Elisabeth Guigou : Oui, c’est un problème. Mais je ne pense pas que l’on puisse régler le problème de la médiatisation de notre société à travers la procédure pénale. De même que je ne pense pas qu’on puisse régler le problème de la responsabilité politique à travers la procédure pénale. Et donc, je pense que c’est à chacun des acteurs, certainement aux journalistes aussi, de s’interroger sur leurs responsabilités. C’est vrai que quand on se fait l’écho d’accusations, et pire encore de rumeurs, eh bien, il faut savoir qu’on peut porter très gravement atteinte à la réputation de quelqu’un. Mais ceci c’est une question de responsabilité je dirais des médias par rapport à leur métier. Et je ne pense pas qu’on puisse régler cela par des mesures, ou si vous voulez des dispositions législatives de nature judiciaire. Ce qu’on peut faire dans la procédure pénale, c’est faire en sorte que les garanties encore une fois des justiciables de l’enquête soit équilibrées. Ce que je crois aussi, c’est qu’il faut admettre que le secret de l’instruction ne s’impose pas à tout le monde. Dans la loi telle qu’elle est aujourd’hui, le secret de l’instruction ne s’impose ni aux journalistes ni aux avocats, et donc il y a énormément de gens qui peuvent en toute légalité d’ailleurs ne pas tenir compte du secret de l’instruction. Il s’impose aux magistrats et aux officiers de police judiciaire. Pourquoi ? Parce qu’eux ne doivent pas donner l’impression, comme ils instruisent à charge et à décharge, que dans le courant de l’enquête, ils privilégient telle ou telle partie dans l’enquête. Cela est important. Alors, il faut en prendre acte. Ce n’est pas un secret absolu. Quant à la présomption d’innocence, je dirais la même chose ; c’est vrai que lorsque quelqu’un est connu, elle se transforme souvent en présomption de responsabilité. Eh bien, je crois que dans une démocratie adulte, c’est justement par le débat, par la présentation des arguments des uns et des autres – quand je mets dans mon projet de loi, là aussi, plus de contradictoire, c’est pour que des personnes qui sont accusées puisse faire valoir davantage leurs arguments devant la justice, en toute lumière, dans un débat public.

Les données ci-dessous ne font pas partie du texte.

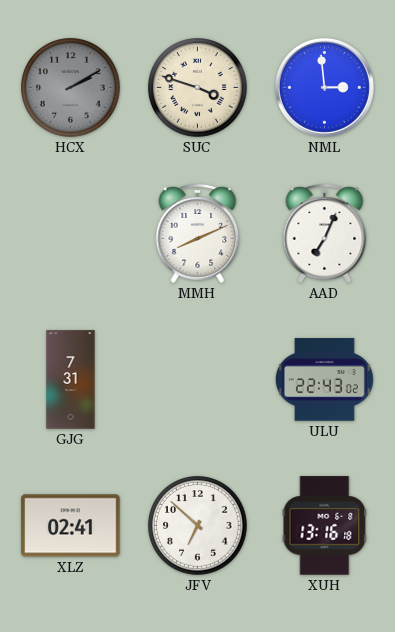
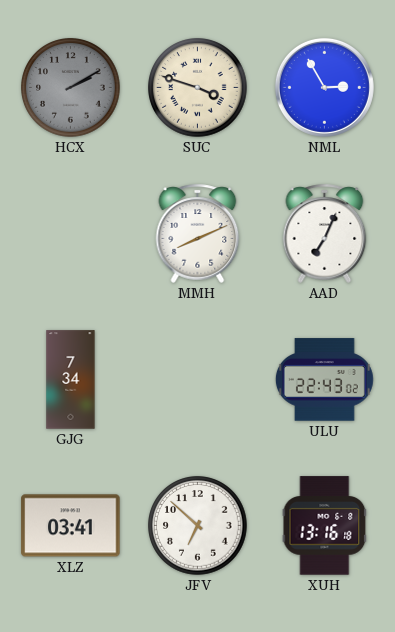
NML: 2:59 -> 2:55
GJG: 7:31 -> 7:34
XLZ: 02:41 -> 03:41
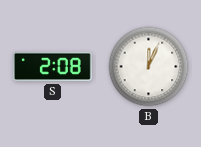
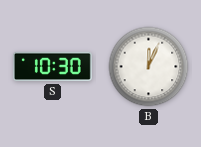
S: 2:08 -> 10:30
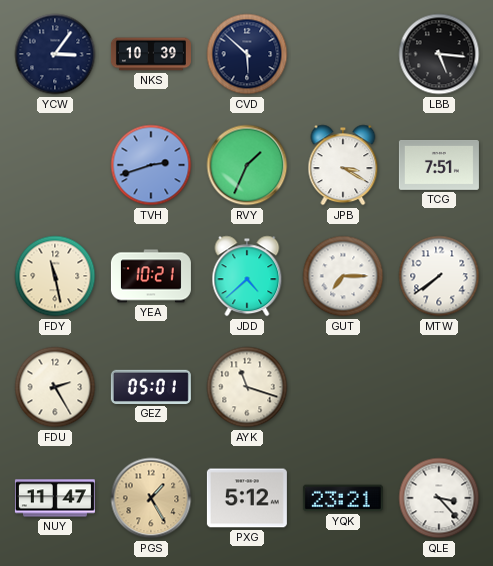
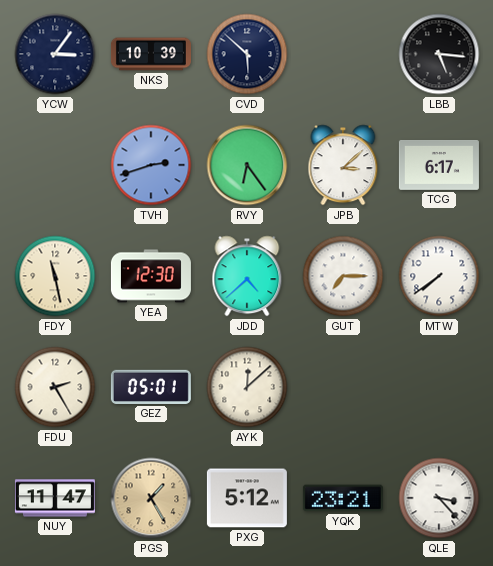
RVY: 1:34 -> 6:24
JPB: 3:20 -> 3:08
TCG: 7:51 -> 6:17
YEA: 10:21 -> 12:30
AYK: 11:18 -> 12:08
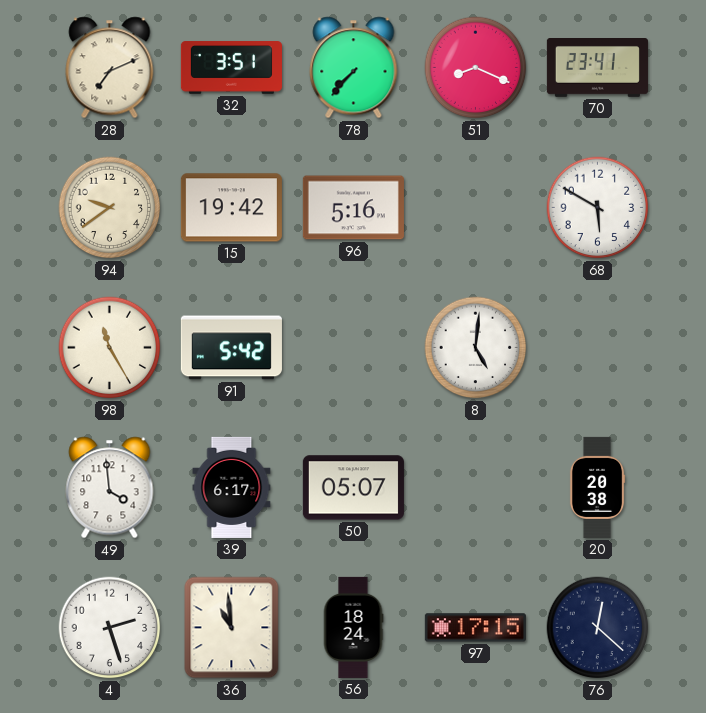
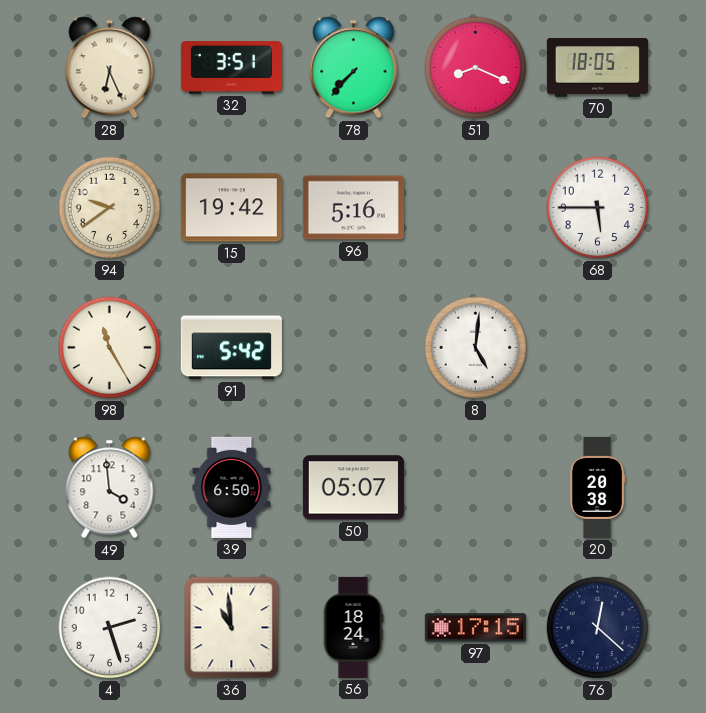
28: 7:11 -> 6:26
70: 23:41 -> 18:05
68: 5:50 -> 5:45
39: 6:17 -> 6:50
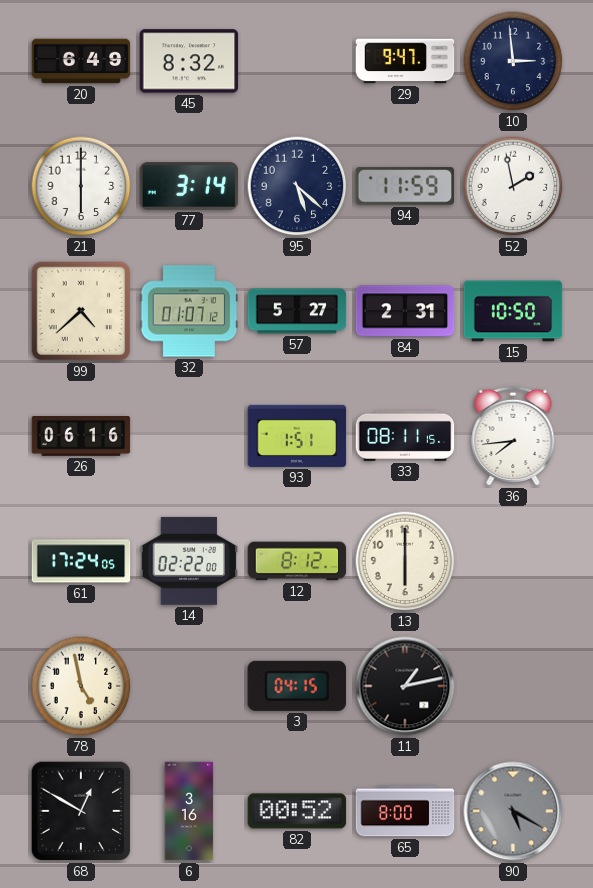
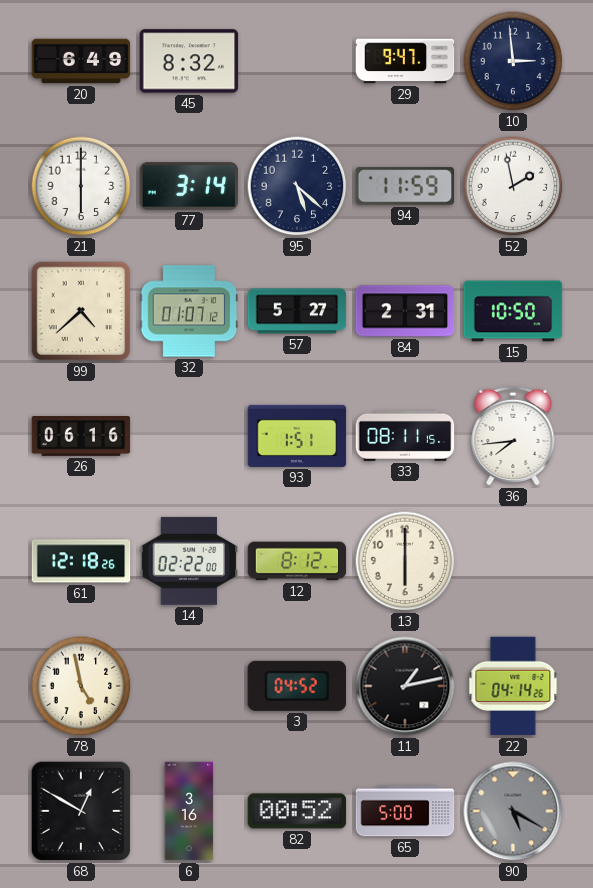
61: 17:24 -> 12:18
3: 04:15 -> 04:52
22: none -> 04:14
65: 8:00 -> 5:00
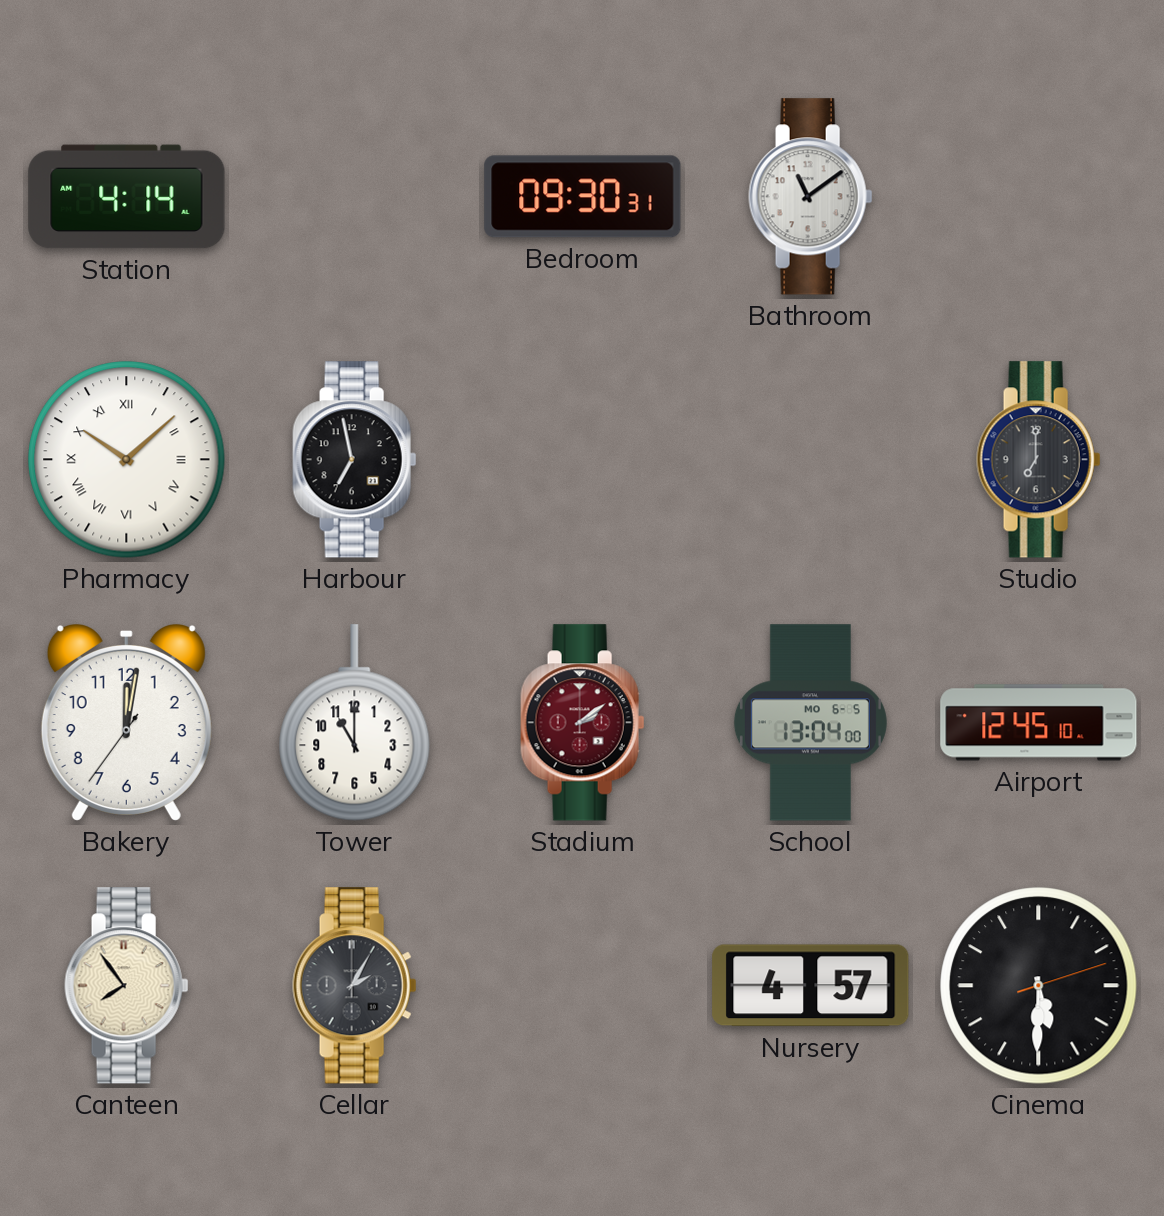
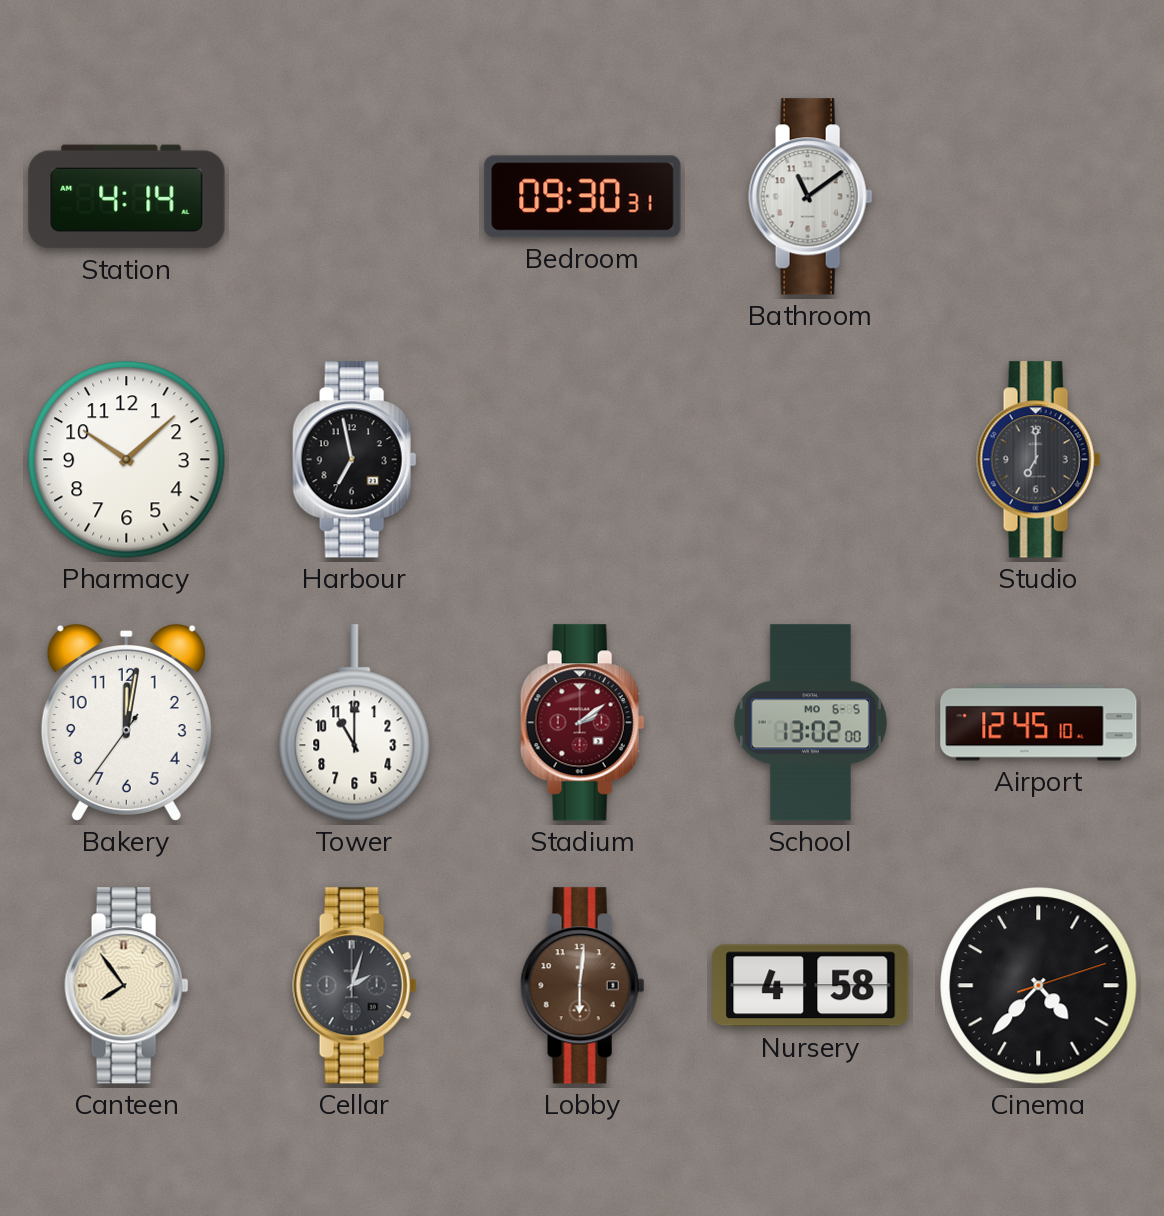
Pharmacy numerals: Roman -> Arabic
School: 13:04 -> 13:02
Cellar: 2:05 -> 2:03
Lobby: none -> 6:01
Nursery: 4:57 -> 4:58
Cinema: 5:30 -> 4:37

Pierre Le Marc : Souhaitez-vous que le Président de la République jette son autorité dans la balance et appelle l’opposition à voter la réforme du Conseil supérieur de la magistrature et donc aboutisse à un congrès positif, le 24 janvier ?
Elisabeth Guigou : Moi je n’ai pas de conseil, rien à demander au Président de la République, qui se détermine comme il le souhaite et comme il pense devoir le faire.
Pierre Le Marc : C’est aussi sa réforme.
Elisabeth Guigou : C’est vrai que c’est la réforme aussi du Président de la République, qu’il a lancé le processus en créant la commission présidée par Pierre Truche, l’ancien président de la Cour de cassation, qu’il a reçu d’ailleurs ce rapport. Le Président de la République a déclaré à plusieurs reprises qu’il était favorable à cette réforme, en dernier lieu devant l’École nationale de la magistrature, qui a fêté son 40e anniversaire. Il y avait là 1 500, 2 000 magistrats, début octobre.